A remark on inverse limits of effective subshifts

We show that, for every finitely generated group with decidable word problem and undecidable domino problem, there exists a sequence of effective subshifts whose inverse limit is not the topological factor of any effective dynamical system. This follows from considerations on the universality under topological factors for this class of dynamical systems.

💡 Research Summary

The paper investigates the relationship between effective dynamical systems (EDS) and weakly effective dynamical systems (wEDS) for finitely generated groups, focusing on the role of inverse limits of effective subshifts. An EDS is defined as a group action that can be described algorithmically: the underlying compact space is recursively compact and each generator of the group acts by a computable map. Effective subshifts—closed, shift‑invariant subsets of a full shift defined by a recursively enumerable set of forbidden patterns—are canonical examples of EDS.

A key observation, already known from earlier work, is that the class of EDS is not closed under topological factor maps: a factor of an EDS need not be an EDS. However, any topological factor of an EDS can be represented as an inverse limit of (not necessarily uniform) effective subshifts. This motivates the definition of wEDS: a system that is topologically conjugate to an inverse limit of effective subshifts (equivalently, an inverse limit of EDS). By construction wEDS are closed under factors, and every EDS is a wEDS.

The authors introduce the notion of universality. An EDS (resp. wEDS) is universal if every other EDS (resp. wEDS) of the same group admits a continuous, equivariant surjection onto it. Two central universality results are proved.

Theorem B (Universality of EDS). For a finitely generated group G with decidable word problem, a universal EDS exists if and only if the domino problem for G is decidable. The domino problem asks whether, given a finite set of forbidden patterns, the associated subshift of finite type (SFT) is non‑empty. The forward direction is proved by constructing a “master” effective subshift that simultaneously encodes all recursively enumerable pattern sets; the resulting system can factor onto any effective subshift, provided the domino problem is decidable (so emptiness can be detected).
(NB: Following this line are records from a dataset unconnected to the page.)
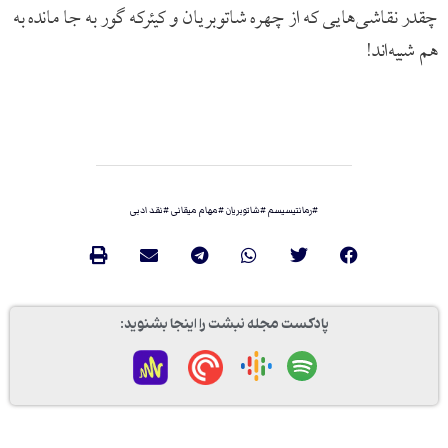
چقدر نقاشی‌هایی که از چهره شاتوبریان و کیئرکه گور به جا مانده به
هم شبیه‌اند!
#
رمانتیسیسم
#
شاتوبریان
#
مهام میقانی
#
نقد ادبی
پادکست مجله نبشت را اینجا بشنوید:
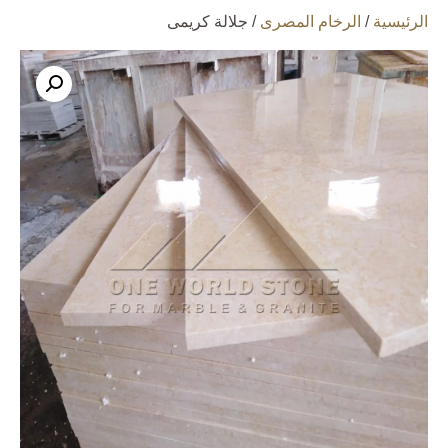
الرئيسية
/
الرخام المصرى
/ جلالة كريمى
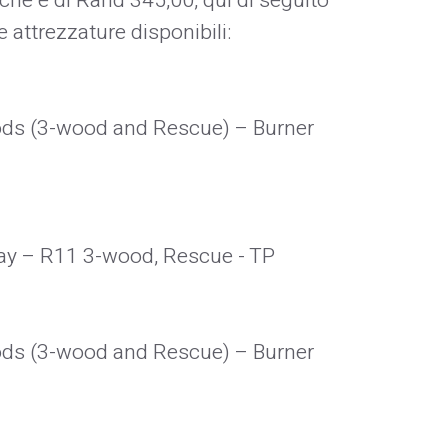
uche è di Rand 345,00, qui di seguito
 attrezzature disponibili:
oods (3-wood and Rescue) – Burner
rway – R11 3-wood, Rescue - TP
oods (3-wood and Rescue) – Burner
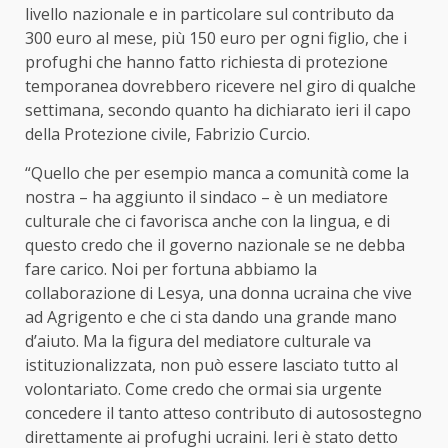
livello nazionale e in particolare sul contributo da
300 euro al mese, più 150 euro per ogni figlio, che i
profughi che hanno fatto richiesta di protezione
temporanea dovrebbero ricevere nel giro di qualche
settimana, secondo quanto ha dichiarato ieri il capo
della Protezione civile, Fabrizio Curcio.
“Quello che per esempio manca a comunità come la
nostra – ha aggiunto il sindaco – è un mediatore
culturale che ci favorisca anche con la lingua, e di
questo credo che il governo nazionale se ne debba
fare carico. Noi per fortuna abbiamo la
collaborazione di Lesya, una donna ucraina che vive
ad Agrigento e che ci sta dando una grande mano
d’aiuto. Ma la figura del mediatore culturale va
istituzionalizzata, non può essere lasciato tutto al
volontariato. Come credo che ormai sia urgente
concedere il tanto atteso contributo di autosostegno
direttamente ai profughi ucraini. Ieri è stato detto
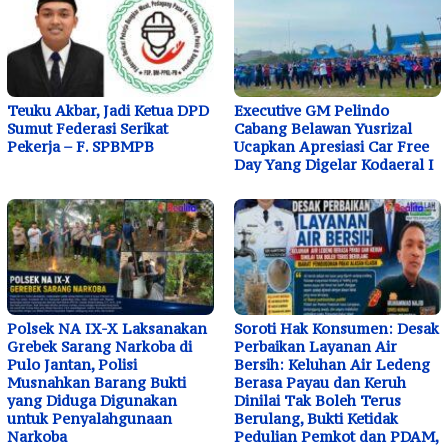
Teuku Akbar, Jadi Ketua DPD
Executive GM Pelindo
Sumut Federasi Serikat
Cabang Belawan Yusrizal
Pekerja – F. SPBMPB
Ucapkan Apresiasi Car Free
Day Yang Digelar Kodaeral I
Polsek NA IX-X Laksanakan
Soroti Hak Konsumen: Desak
Grebek Sarang Narkoba di
Perbaikan Layanan Air
Pulo Jantan, Polisi
Bersih: Keluhan Air Ledeng
Musnahkan Barang Bukti
Berasa Payau dan Keruh
yang Diduga Digunakan
Dinilai Tak Boleh Terus
untuk Penyalahgunaan
Berulang, Bukti Ketidak
Narkoba
Pedulian Pemkot dan PDAM,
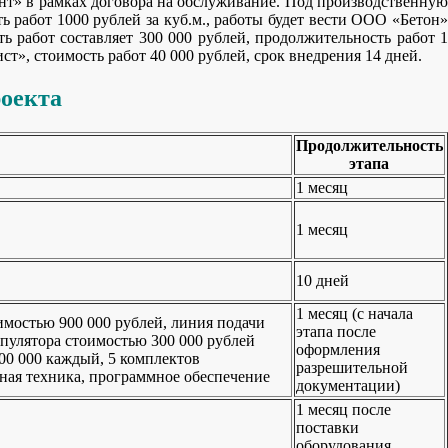
ант» в рамках договора на обслуживание. Под производственную
ь работ 1000 рублей за куб.м., работы будет вести ООО «Бетон»
работ составляет 300 000 рублей, продолжительность работ 1
т», стоимость работ 40 000 рублей, срок внедрения 14 дней.
оекта
Продолжительность
этапа
1 месяц
1 месяц
10 дней
1 месяц (с начала
имостью 900 000 рублей, линия подачи
этапа после
ипулятора стоимостью 300 000 рублей
оформления
00 000 каждый, 5 комплектов
разрешительной
ная техника, программное обеспечение
документации)
1 месяц после
поставки
оборудования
The converse shows that if a universal EDS existed, one could decide emptiness of any SFT by checking whether the universal system factors onto it, thereby solving the domino problem. This extends Hochman’s results for ℤ^d to arbitrary finitely generated groups with decidable word problem.

Theorem C (Universality of wEDS). For every finitely generated group G (no decidability hypothesis needed) there exists a universal wEDS. The construction enumerates all effective subshifts, forms their inverse limit, and shows that any wEDS can be obtained as a factor of this limit. Uniformity of the enumeration is not required, which allows the result to hold even when the domino problem is undecidable.

Combining these two theorems yields the main result, Theorem A: if G has decidable word problem but undecidable domino problem (e.g., G = ℤ^2), then there exists a wEDS that is not a topological factor of any EDS. The argument is a simple contradiction: assuming every wEDS factors onto some EDS would make the universal wEDS a factor of a universal EDS, contradicting Theorem B because the domino problem is undecidable.

The paper supplies detailed preliminaries: definitions of recursive enumerability, decidable word problem, effective closed sets, computable maps on Cantor space, and the Curtis‑Hedlund‑Lyndon theorem for subshifts. It proves that an effective subshift is exactly a subshift whose forbidden patterns form a recursively enumerable set (Proposition 2.8) and that a zero‑dimensional EDS can be represented as a shift on an effectively closed, shift‑invariant subset of {0,1}^{G×ℕ} (Proposition 2.9).

In Section 3 the authors prove Proposition 3.1 (existence of a universal EDS when the domino problem is decidable) by constructing a recursive enumeration of all recursively enumerable pattern families and embedding each into a single large subshift. Proposition 3.2 (converse) shows that a universal EDS would give an algorithm for the domino problem, using the fact that emptiness of an SFT can be reduced to the existence of a factor map from the universal system.

Section 4 establishes the existence of a universal wEDS for any finitely generated group. The construction uses the inverse limit of the sequence of all effective subshifts, with factor maps given by the natural projections. The authors verify that this inverse limit is indeed a wEDS and that any other wEDS admits a factor map onto it.

Section 5 discusses the remaining case of groups with decidable domino problem, suggesting that in such groups every wEDS might actually be a factor of some EDS, and outlines possible directions for a full characterization of topological factors of EDS.

Overall, the paper clarifies the landscape of computable symbolic dynamics: while effective subshifts can be combined via inverse limits to produce very rich dynamical systems (wEDS), the additional requirement that a system itself be an EDS imposes a strict computability constraint tied to the domino problem. The results demonstrate that inverse limits of effective subshifts can lie strictly outside the class of EDS, answering a question raised in earlier work and highlighting a subtle boundary between computability and topological dynamics.